Tokenisation & Embeddings

Text is not tokens

The first thing that trips up engineers new to LLMs: tokens are not words. They are subword units produced by a compression algorithm. Understanding this is non-negotiable for cost estimation and debugging.

"hello world"       → ["hello", " world"]           # 2 tokens
"unbelievably"      → ["un", "believ", "ably"]       # 3 tokens
"ChatGPT"           → ["Chat", "G", "PT"]            # 3 tokens
"17/11/2024"        → ["17", "/", "11", "/", "2024"] # 5 tokens

A rough rule of thumb: 1 token ≈ 4 characters ≈ ¾ of an English word. But code, numbers, and non-English text are far less efficient — Python code can be 2–3× more tokens per character than prose.

Byte-Pair Encoding (BPE)

BPE is the dominant tokenisation algorithm (used by GPT, Llama, Mistral). It is a bottom-up compression scheme:

Start with a vocabulary of individual bytes (256 entries).
Count the most frequent adjacent pair of tokens in the training corpus.
Merge that pair into a new token. Add it to the vocabulary.
Repeat until the vocabulary reaches the target size (commonly 32k–100k tokens).

The result is that common words like “the” become single tokens, while rare or compound words are split. The vocabulary is fixed after training — the tokeniser cannot learn new tokens without retraining.
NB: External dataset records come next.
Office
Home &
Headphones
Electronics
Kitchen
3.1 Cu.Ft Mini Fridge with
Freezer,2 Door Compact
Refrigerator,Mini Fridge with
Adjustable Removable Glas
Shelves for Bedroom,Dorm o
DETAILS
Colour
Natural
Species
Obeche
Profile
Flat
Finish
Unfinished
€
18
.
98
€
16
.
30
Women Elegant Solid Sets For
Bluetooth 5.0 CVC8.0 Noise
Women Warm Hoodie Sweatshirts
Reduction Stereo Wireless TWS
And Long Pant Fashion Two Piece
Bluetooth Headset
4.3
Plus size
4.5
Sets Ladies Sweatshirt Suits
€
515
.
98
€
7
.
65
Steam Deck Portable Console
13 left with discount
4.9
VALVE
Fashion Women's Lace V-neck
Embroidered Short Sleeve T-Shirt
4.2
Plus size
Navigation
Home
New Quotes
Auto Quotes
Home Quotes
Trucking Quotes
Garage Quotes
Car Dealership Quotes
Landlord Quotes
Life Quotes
# Conceptual BPE merge step
corpus = ["l o w", "l o w e r", "n e w e r"]
# Most frequent pair: ("e", "r") → merge to "er"
corpus = ["l o w", "l o w er", "n ew er"]
# Most frequent pair: ("n", "ew") → merge to "new"
# ... continues until vocab size reached

Why this matters for engineers: You cannot cheaply count tokens without the tokeniser. “Is my 5 000-word document within the 8k token limit?” — you must run it through the tokeniser. OpenAI’s tiktoken library does this client-side in microseconds.

Token economics

import tiktoken
enc = tiktoken.encoding_for_model("gpt-4o")
tokens = enc.encode("Your prompt text here")
cost = len(tokens) * 5e-6  # $5 per 1M input tokens (gpt-4o, May 2025)

At scale, token count becomes a primary cost lever:

Trim unnecessary system prompt boilerplate
Use shorter output formats (JSON with abbreviations vs verbose prose)
Cache repeated prefixes (some providers charge 0% for cache hits)

Dense vector embeddings

An embedding model maps text to a fixed-length float vector. Semantically similar text maps to nearby vectors in that space. This is not word frequency — it is a learned geometric representation.
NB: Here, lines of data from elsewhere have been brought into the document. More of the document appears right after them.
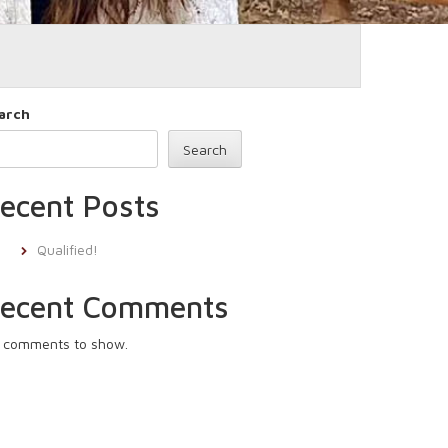
arch
Search
ecent Posts
Qualified!
ecent Comments
 comments to show.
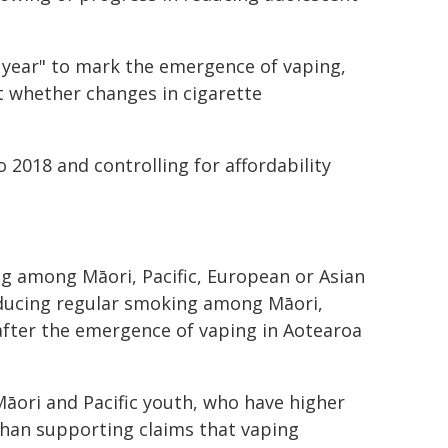
 year" to mark the emergence of vaping,
t whether changes in cigarette
 2018 and controlling for affordability
g among Māori, Pacific, European or Asian
educing regular smoking among Māori,
 after the emergence of vaping in Aotearoa
Māori and Pacific youth, who have higher
than supporting claims that vaping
from sentence_transformers import SentenceTransformer
model = SentenceTransformer("all-MiniLM-L6-v2")  # 384 dimensions

vecs = model.encode([
    "The bank raised interest rates.",
    "The financial institution increased borrowing costs.",
    "She sat on the river bank."
])
# vecs[0] ≈ vecs[1]  (cosine similarity ~0.92)
# vecs[0] vs vecs[2] (cosine similarity ~0.14)
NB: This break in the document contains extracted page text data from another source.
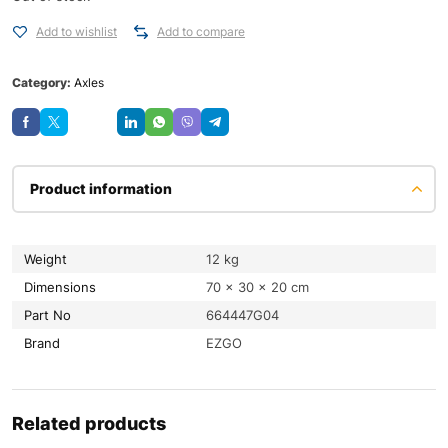
Add to wishlist
Add to compare
Category:
Axles
Save
Product information
Weight
12 kg
Dimensions
70 × 30 × 20 cm
Part No
664447G04
Brand
EZGO
Related products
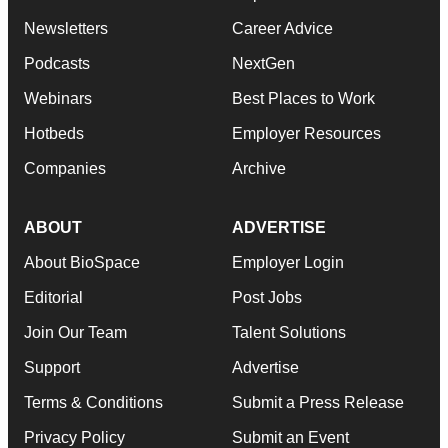
Newsletters
Career Advice
Podcasts
NextGen
Webinars
Best Places to Work
Hotbeds
Employer Resources
Companies
Archive
ABOUT
ADVERTISE
About BioSpace
Employer Login
Editorial
Post Jobs
Join Our Team
Talent Solutions
Support
Advertise
Terms & Conditions
Submit a Press Release
Privacy Policy
Submit an Event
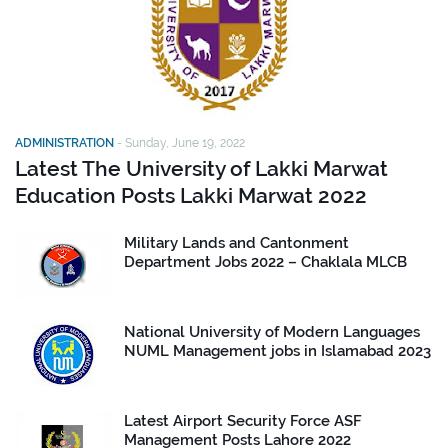
ADMINISTRATION
-
Sunday, June 19, 2022
Latest The University of Lakki Marwat
Education Posts Lakki Marwat 2022
Military Lands and Cantonment
Department Jobs 2022 – Chaklala MLCB
National University of Modern Languages
NUML Management jobs in Islamabad 2023
Latest Airport Security Force ASF
Management Posts Lahore 2022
The model disambiguates “bank” (finance vs geography) through context. This is impossible with keyword search.

Common embedding models

Model	Dimensions	Max tokens	Best for
`text-embedding-3-small`	1 536	8 191	Cost-sensitive RAG
`text-embedding-3-large`	3 072	8 191	Higher accuracy needs
`all-MiniLM-L6-v2`	384	256	On-device, low latency
`bge-large-en-v1.5`	1 024	512	Open-source, strong perf
`nomic-embed-text`	768	8 192	Long-document open-source

Dimensionality tradeoffs

Higher dimensions capture finer-grained semantic distinctions but cost more:

Dim	Storage per million vectors	ANN index build time	Retrieval latency
384	~1.5 GB (float32)	Fast	Very low
768	~3 GB	Moderate	Low
1 536	~6 GB	Slow	Moderate
3 072	~12 GB	Very slow	Higher

OpenAI’s text-embedding-3 models support Matryoshka truncation — you can truncate the vector to fewer dimensions (e.g., 256) and retain most accuracy. Useful when storage or latency dominates.

Interview angle

“How do you build a semantic search feature?” The expected answer walks through: choose an embedding model matching your latency/cost constraints → embed all documents at index time → store in a vector DB → at query time embed the user query → ANN search → return top-k results. The follow-up will be about what happens when the document exceeds the model’s max token limit — you chunk it (covered in the RAG topic).